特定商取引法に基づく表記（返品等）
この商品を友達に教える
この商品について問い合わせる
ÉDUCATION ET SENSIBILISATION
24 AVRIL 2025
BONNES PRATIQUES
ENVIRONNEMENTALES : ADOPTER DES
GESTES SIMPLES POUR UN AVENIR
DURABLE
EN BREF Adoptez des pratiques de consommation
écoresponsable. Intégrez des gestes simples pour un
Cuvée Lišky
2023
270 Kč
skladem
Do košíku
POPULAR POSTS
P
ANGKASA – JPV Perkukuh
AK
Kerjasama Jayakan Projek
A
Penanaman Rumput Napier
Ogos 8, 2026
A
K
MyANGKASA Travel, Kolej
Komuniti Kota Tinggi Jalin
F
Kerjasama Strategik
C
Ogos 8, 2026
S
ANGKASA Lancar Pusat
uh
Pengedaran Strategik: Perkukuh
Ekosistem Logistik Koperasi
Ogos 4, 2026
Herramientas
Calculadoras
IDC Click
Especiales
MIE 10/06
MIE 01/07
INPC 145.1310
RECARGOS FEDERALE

==

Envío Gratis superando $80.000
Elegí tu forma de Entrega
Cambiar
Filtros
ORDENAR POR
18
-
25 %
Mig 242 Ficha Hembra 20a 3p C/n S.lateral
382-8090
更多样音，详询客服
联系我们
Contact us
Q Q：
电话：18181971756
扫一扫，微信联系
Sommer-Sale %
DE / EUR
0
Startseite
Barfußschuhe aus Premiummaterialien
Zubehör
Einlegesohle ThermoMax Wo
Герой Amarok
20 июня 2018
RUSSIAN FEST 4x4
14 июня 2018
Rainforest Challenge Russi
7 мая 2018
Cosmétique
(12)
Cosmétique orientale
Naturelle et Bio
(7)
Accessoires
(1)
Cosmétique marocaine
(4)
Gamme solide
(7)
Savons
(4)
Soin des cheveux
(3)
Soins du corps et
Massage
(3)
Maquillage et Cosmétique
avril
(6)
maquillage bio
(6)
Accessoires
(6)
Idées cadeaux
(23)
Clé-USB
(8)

==

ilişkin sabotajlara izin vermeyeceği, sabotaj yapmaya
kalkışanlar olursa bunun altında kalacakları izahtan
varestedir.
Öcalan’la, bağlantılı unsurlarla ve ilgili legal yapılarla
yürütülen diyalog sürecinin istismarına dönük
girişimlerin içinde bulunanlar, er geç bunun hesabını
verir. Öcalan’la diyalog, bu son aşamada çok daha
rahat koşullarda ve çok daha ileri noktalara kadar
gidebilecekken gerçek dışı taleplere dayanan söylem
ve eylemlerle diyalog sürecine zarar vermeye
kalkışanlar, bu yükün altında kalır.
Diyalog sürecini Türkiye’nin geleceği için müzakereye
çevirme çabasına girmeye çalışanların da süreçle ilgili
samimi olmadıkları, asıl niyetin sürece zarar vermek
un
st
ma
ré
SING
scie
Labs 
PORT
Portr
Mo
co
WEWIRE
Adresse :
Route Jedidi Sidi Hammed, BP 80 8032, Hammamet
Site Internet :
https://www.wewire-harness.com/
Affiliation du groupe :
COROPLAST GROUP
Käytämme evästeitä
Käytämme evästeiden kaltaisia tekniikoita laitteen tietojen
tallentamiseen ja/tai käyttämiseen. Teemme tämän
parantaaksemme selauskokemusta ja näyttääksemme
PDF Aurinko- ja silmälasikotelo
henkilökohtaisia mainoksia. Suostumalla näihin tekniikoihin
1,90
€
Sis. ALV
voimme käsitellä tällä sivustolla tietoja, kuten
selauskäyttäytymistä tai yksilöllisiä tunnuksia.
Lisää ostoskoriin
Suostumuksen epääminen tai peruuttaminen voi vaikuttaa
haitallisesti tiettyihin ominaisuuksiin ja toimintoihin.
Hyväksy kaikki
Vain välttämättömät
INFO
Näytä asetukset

- What the task requires -
Starting at the line above that contains "特定商取引法に基づく表記（返品等）", repeat each line exactly up to and including the line that contains "RECARGOS FEDERALE", and stop there.

- Task answer -
特定商取引法に基づく表記（返品等）
この商品を友達に教える
この商品について問い合わせる
ÉDUCATION ET SENSIBILISATION
24 AVRIL 2025
BONNES PRATIQUES
ENVIRONNEMENTALES : ADOPTER DES
GESTES SIMPLES POUR UN AVENIR
DURABLE
EN BREF Adoptez des pratiques de consommation
écoresponsable. Intégrez des gestes simples pour un
Cuvée Lišky
2023
270 Kč
skladem
Do košíku
POPULAR POSTS
P
ANGKASA – JPV Perkukuh
AK
Kerjasama Jayakan Projek
A
Penanaman Rumput Napier
Ogos 8, 2026
A
K
MyANGKASA Travel, Kolej
Komuniti Kota Tinggi Jalin
F
Kerjasama Strategik
C
Ogos 8, 2026
S
ANGKASA Lancar Pusat
uh
Pengedaran Strategik: Perkukuh
Ekosistem Logistik Koperasi
Ogos 4, 2026
Herramientas
Calculadoras
IDC Click
Especiales
MIE 10/06
MIE 01/07
INPC 145.1310
RECARGOS FEDERALE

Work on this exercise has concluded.